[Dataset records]
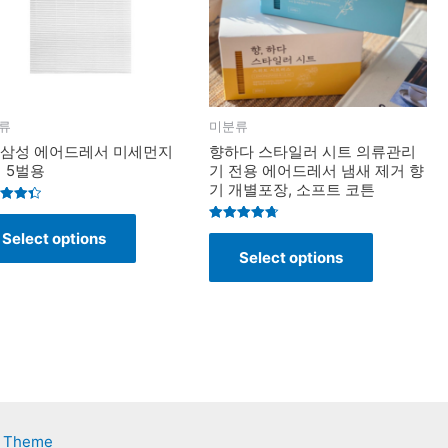
류
미분류
I 삼성 에어드레서 미세먼지
향하다 스타일러 시트 의류관리
 5벌용
기 전용 에어드레서 냄새 제거 향
기 개별포장, 소프트 코튼
d
Rated
Select options
f 5
4.7
Select options
out of 5
s Theme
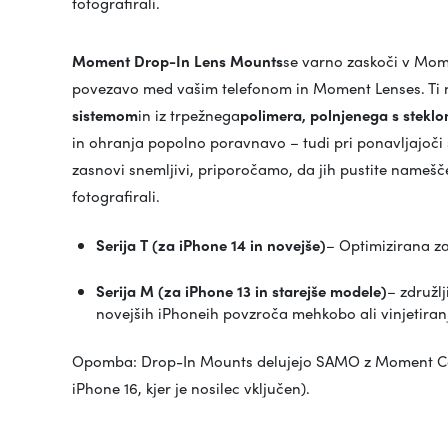
fotografirali.
Moment Drop-In Lens Mounts
se varno zaskoči v Mom
povezavo med vašim telefonom in Moment Lenses. Ti no
sistemom
in iz trpežnega
polimera, polnjenega s stekl
in ohranja popolno poravnavo – tudi pri ponavljajoči
zasnovi snemljivi, priporočamo, da jih pustite namešče
fotografirali.
Serija T (za iPhone 14 in novejše)
– Optimizirana za
Serija M (za iPhone 13 in starejše modele)
– združl
novejših iPhoneih povzroča mehkobo ali vinjetiran
Opomba: Drop-In Mounts delujejo SAMO z Moment Case
iPhone 16, kjer je nosilec vključen).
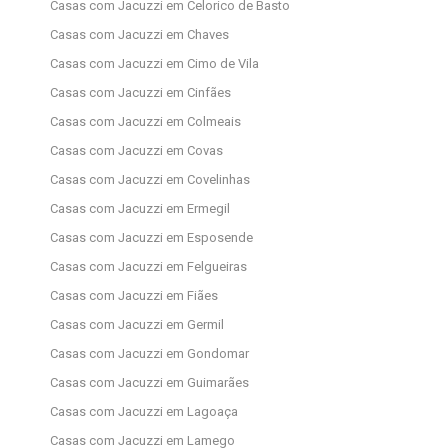
Casas com Jacuzzi em Celorico de Basto
Casas com Jacuzzi em Chaves
Casas com Jacuzzi em Cimo de Vila
Casas com Jacuzzi em Cinfães
Casas com Jacuzzi em Colmeais
Casas com Jacuzzi em Covas
Casas com Jacuzzi em Covelinhas
Casas com Jacuzzi em Ermegil
Casas com Jacuzzi em Esposende
Casas com Jacuzzi em Felgueiras
Casas com Jacuzzi em Fiães
Casas com Jacuzzi em Germil
Casas com Jacuzzi em Gondomar
Casas com Jacuzzi em Guimarães
Casas com Jacuzzi em Lagoaça
Casas com Jacuzzi em Lamego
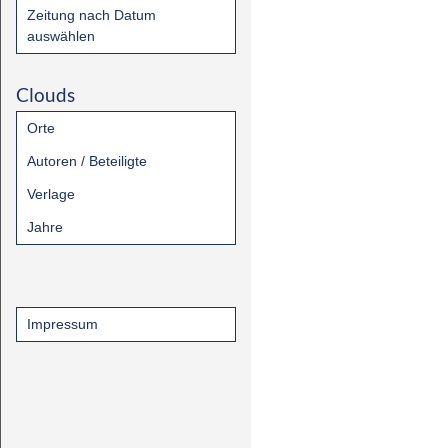
Zeitung nach Datum
auswählen
Clouds
Orte
Autoren / Beteiligte
Verlage
Jahre
Impressum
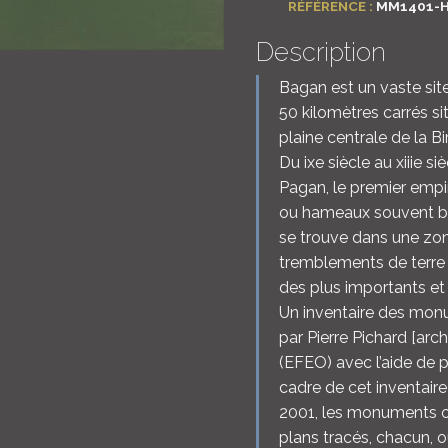
RÉFÉRENCE :
MM1401-
Description
Bagan est un vaste si
50 kilomètres carrés s
plaine centrale de la Bi
Du ixe siècle au xiiie s
Pagan, le premier empi
ou hameaux souvent bât
se trouve dans une zo
tremblements de terre 
des plus importants et 
Un inventaire des monu
par Pierre Pichard [arc
(EFEO) avec l’aide de p
cadre de cet inventaire
2001, les monuments o
plans tracés, chacun, 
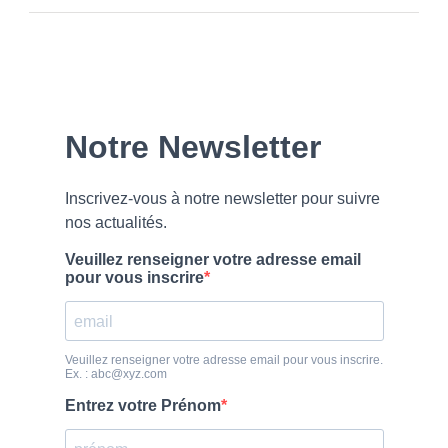
Our
Newsletter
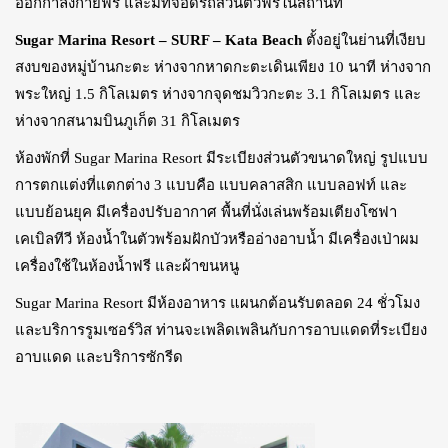
ออกกำลังกายฟรี และมีที่จอดรถส่วนตัวฟรีในสถานที่
Sugar Marina Resort – SURF – Kata Beach
ตั้งอยู่ในย่านที่เงียบ
สงบของหมู่บ้านกะตะ ห่างจากหาดกะตะเดินเพียง 10 นาที ห่างจาก
พระใหญ่ 1.5 กิโลเมตร ห่างจากจุดชมวิวกะตะ 3.1 กิโลเมตร และ
ห่างจากสนามบินภูเก็ต 31 กิโลเมตร
ห้องพักที่ Sugar Marina Resort มีระเบียงส่วนตัวขนาดใหญ่ รูปแบบ
การตกแต่งที่แตกต่าง 3 แบบคือ แบบคลาสสิก แบบลอฟท์ และ
แบบย้อนยุค มีเครื่องปรับอากาศ พื้นที่นั่งเล่นพร้อมเตียงโซฟา
เคเบิลทีวี ห้องน้ำในตัวพร้อมฝักบัวหรืออ่างอาบน้ำ มีเครื่องเป่าผม
เครื่องใช้ในห้องน้ำฟรี และผ้าขนหนู
Sugar Marina Resort มีห้องอาหาร แผนกต้อนรับตลอด 24 ชั่วโมง
และบริการรูมเซอร์วิส ท่านจะเพลิดเพลินกับการอาบแดดที่ระเบียง
อาบแดด และบริการซักรีด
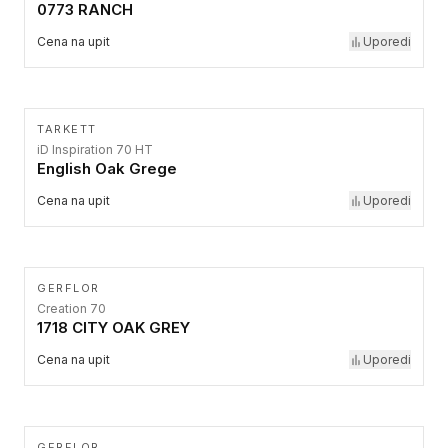
0773 RANCH
Cena na upit
Uporedi
TARKETT
iD Inspiration 70 HT
English Oak Grege
Cena na upit
Uporedi
GERFLOR
Creation 70
1718 CITY OAK GREY
Cena na upit
Uporedi
GERFLOR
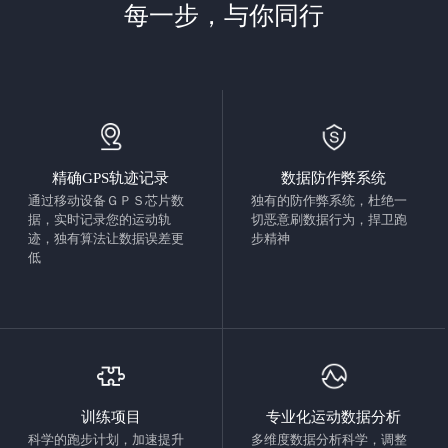
每一步，与你同行
精确GPS轨迹记录
数据防作弊系统
通过移动设备ＧＰＳ芯片数
独有的防作弊系统，杜绝一
据，实时记录您的运动轨
切恶意刷数据行为，捍卫跑
迹，独有算法让数据误差更
步精神
低
训练项目
专业化运动数据分析
科学的跑步计划，加速提升
多维度数据分析科学，调整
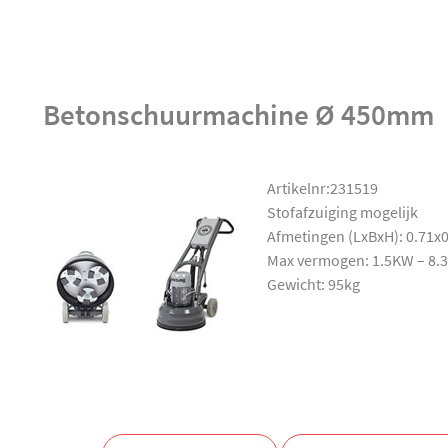
Betonschuurmachine Ø 450mm
Artikelnr:231519
Stofafzuiging mogelijk
Afmetingen (LxBxH): 0.71x
Max vermogen: 1.5KW – 8.
Gewicht: 95kg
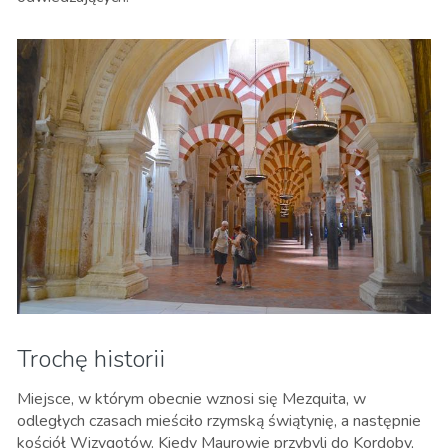
Trochę historii
Miejsce, w którym obecnie wznosi się Mezquita, w
odległych czasach mieściło rzymską świątynię, a następnie
kościół Wizygotów. Kiedy Maurowie przybyli do Kordoby,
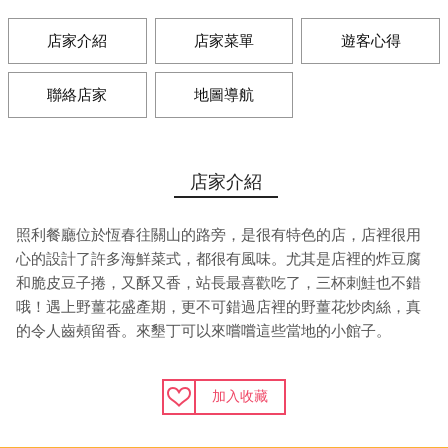
店家介紹
店家菜單
遊客心得
聯絡店家
地圖導航
店家介紹
照利餐廳位於恆春往關山的路旁，是很有特色的店，店裡很用
心的設計了許多海鮮菜式，都很有風味。尤其是店裡的炸豆腐
和脆皮豆子捲，又酥又香，站長最喜歡吃了，三杯刺鮭也不錯
哦！遇上野薑花盛產期，更不可錯過店裡的野薑花炒肉絲，真
的令人齒頰留香。來墾丁可以來嚐嚐這些當地的小館子。
加入收藏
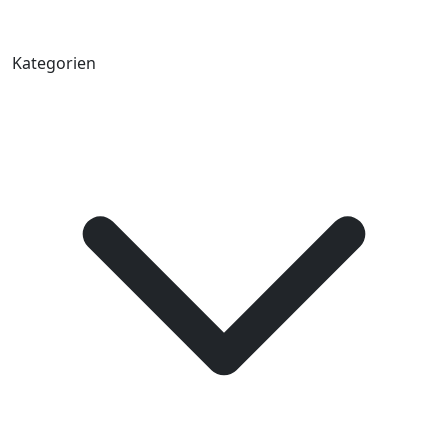
Kategorien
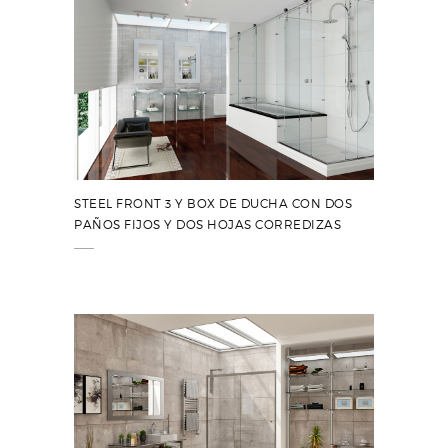
STEEL FRONT 3 Y BOX DE DUCHA CON DOS
PAÑOS FIJOS Y DOS HOJAS CORREDIZAS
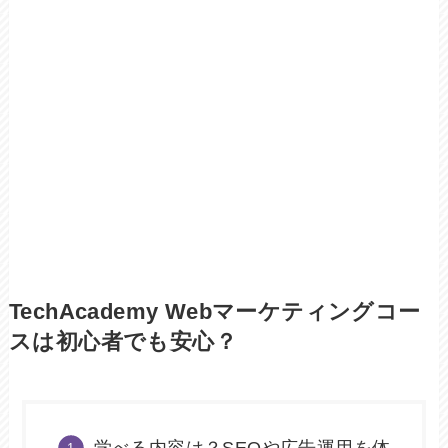
TechAcademy Webマーケティングコー
スは初心者でも安心？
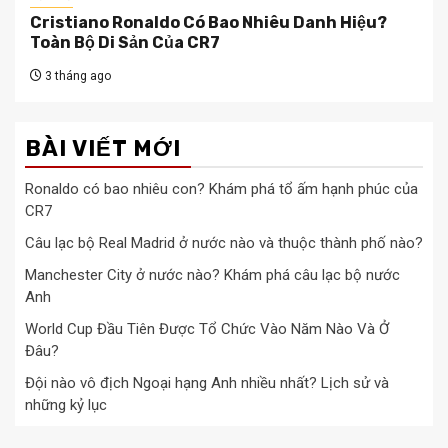
Cristiano Ronaldo Có Bao Nhiêu Danh Hiệu?
Toàn Bộ Di Sản Của CR7
3 tháng ago
BÀI VIẾT MỚI
Ronaldo có bao nhiêu con? Khám phá tổ ấm hạnh phúc của
CR7
Câu lạc bộ Real Madrid ở nước nào và thuộc thành phố nào?
Manchester City ở nước nào? Khám phá câu lạc bộ nước
Anh
World Cup Đầu Tiên Được Tổ Chức Vào Năm Nào Và Ở
Đâu?
Đội nào vô địch Ngoại hạng Anh nhiều nhất? Lịch sử và
những kỷ lục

» PROBLEM REQUIREMENTS: An exact copy of all the entries is required, and it must contain no pictures.

» SOLUTION FOR THIS PROBLEM:
류
미분류
I 삼성 에어드레서 미세먼지
향하다 스타일러 시트 의류관리
 5벌용
기 전용 에어드레서 냄새 제거 향
기 개별포장, 소프트 코튼
d
Rated
Select options
f 5
4.7
Select options
out of 5
s Theme
fotografirali.
Moment Drop-In Lens Mounts
se varno zaskoči v Mom
povezavo med vašim telefonom in Moment Lenses. Ti no
sistemom
in iz trpežnega
polimera, polnjenega s stekl
in ohranja popolno poravnavo – tudi pri ponavljajoči
zasnovi snemljivi, priporočamo, da jih pustite namešče
fotografirali.
Serija T (za iPhone 14 in novejše)
– Optimizirana za
Serija M (za iPhone 13 in starejše modele)
– združl
novejših iPhoneih povzroča mehkobo ali vinjetiran
Opomba: Drop-In Mounts delujejo SAMO z Moment Case
iPhone 16, kjer je nosilec vključen).
Casas com Jacuzzi em Celorico de Basto
Casas com Jacuzzi em Chaves
Casas com Jacuzzi em Cimo de Vila
Casas com Jacuzzi em Cinfães
Casas com Jacuzzi em Colmeais
Casas com Jacuzzi em Covas
Casas com Jacuzzi em Covelinhas
Casas com Jacuzzi em Ermegil
Casas com Jacuzzi em Esposende
Casas com Jacuzzi em Felgueiras
Casas com Jacuzzi em Fiães
Casas com Jacuzzi em Germil
Casas com Jacuzzi em Gondomar
Casas com Jacuzzi em Guimarães
Casas com Jacuzzi em Lagoaça
Casas com Jacuzzi em Lamego
Zeitung nach Datum
auswählen
Clouds
Orte
Autoren / Beteiligte
Verlage
Jahre
Impressum
RÉFÉRENCE :
MM1401-
Description
Bagan est un vaste si
50 kilomètres carrés s
plaine centrale de la Bi
Du ixe siècle au xiiie s
Pagan, le premier empi
ou hameaux souvent bât
se trouve dans une zo
tremblements de terre 
des plus importants et 
Un inventaire des monu
par Pierre Pichard [arc
(EFEO) avec l’aide de p
cadre de cet inventaire
2001, les monuments o
plans tracés, chacun, 
Our
Newsletter
ออกกำลังกายฟรี และมีที่จอดรถส่วนตัวฟรีในสถานที่
Sugar Marina Resort – SURF – Kata Beach
ตั้งอยู่ในย่านที่เงียบ
สงบของหมู่บ้านกะตะ ห่างจากหาดกะตะเดินเพียง 10 นาที ห่างจาก
พระใหญ่ 1.5 กิโลเมตร ห่างจากจุดชมวิวกะตะ 3.1 กิโลเมตร และ
ห่างจากสนามบินภูเก็ต 31 กิโลเมตร
ห้องพักที่ Sugar Marina Resort มีระเบียงส่วนตัวขนาดใหญ่ รูปแบบ
การตกแต่งที่แตกต่าง 3 แบบคือ แบบคลาสสิก แบบลอฟท์ และ
แบบย้อนยุค มีเครื่องปรับอากาศ พื้นที่นั่งเล่นพร้อมเตียงโซฟา
เคเบิลทีวี ห้องน้ำในตัวพร้อมฝักบัวหรืออ่างอาบน้ำ มีเครื่องเป่าผม
เครื่องใช้ในห้องน้ำฟรี และผ้าขนหนู
Sugar Marina Resort มีห้องอาหาร แผนกต้อนรับตลอด 24 ชั่วโมง
และบริการรูมเซอร์วิส ท่านจะเพลิดเพลินกับการอาบแดดที่ระเบียง
อาบแดด และบริการซักรีด
0773 RANCH
Cena na upit
Uporedi
TARKETT
iD Inspiration 70 HT
English Oak Grege
Cena na upit
Uporedi
GERFLOR
Creation 70
1718 CITY OAK GREY
Cena na upit
Uporedi
GERFLOR
每一步，与你同行
精确GPS轨迹记录
数据防作弊系统
通过移动设备ＧＰＳ芯片数
独有的防作弊系统，杜绝一
据，实时记录您的运动轨
切恶意刷数据行为，捍卫跑
迹，独有算法让数据误差更
步精神
低
训练项目
专业化运动数据分析
科学的跑步计划，加速提升
多维度数据分析科学，调整
Betonschuurmachine Ø 450mm
Artikelnr:231519
Stofafzuiging mogelijk
Afmetingen (LxBxH): 0.71x
Max vermogen: 1.5KW – 8.
Gewicht: 95kg
Trochę historii
Miejsce, w którym obecnie wznosi się Mezquita, w
odległych czasach mieściło rzymską świątynię, a następnie
kościół Wizygotów. Kiedy Maurowie przybyli do Kordoby,
店家介紹
店家菜單
遊客心得
聯絡店家
地圖導航
店家介紹
照利餐廳位於恆春往關山的路旁，是很有特色的店，店裡很用
心的設計了許多海鮮菜式，都很有風味。尤其是店裡的炸豆腐
和脆皮豆子捲，又酥又香，站長最喜歡吃了，三杯刺鮭也不錯
哦！遇上野薑花盛產期，更不可錯過店裡的野薑花炒肉絲，真
的令人齒頰留香。來墾丁可以來嚐嚐這些當地的小館子。
加入收藏
Kategorien
STEEL FRONT 3 Y BOX DE DUCHA CON DOS
PAÑOS FIJOS Y DOS HOJAS CORREDIZAS
TechAcademy Webマーケティングコー
スは初心者でも安心？
Cristiano Ronaldo Có Bao Nhiêu Danh Hiệu?
Toàn Bộ Di Sản Của CR7
3 tháng ago
BÀI VIẾT MỚI
Ronaldo có bao nhiêu con? Khám phá tổ ấm hạnh phúc của
CR7
Câu lạc bộ Real Madrid ở nước nào và thuộc thành phố nào?
Manchester City ở nước nào? Khám phá câu lạc bộ nước
Anh
World Cup Đầu Tiên Được Tổ Chức Vào Năm Nào Và Ở
Đâu?
Đội nào vô địch Ngoại hạng Anh nhiều nhất? Lịch sử và
những kỷ lục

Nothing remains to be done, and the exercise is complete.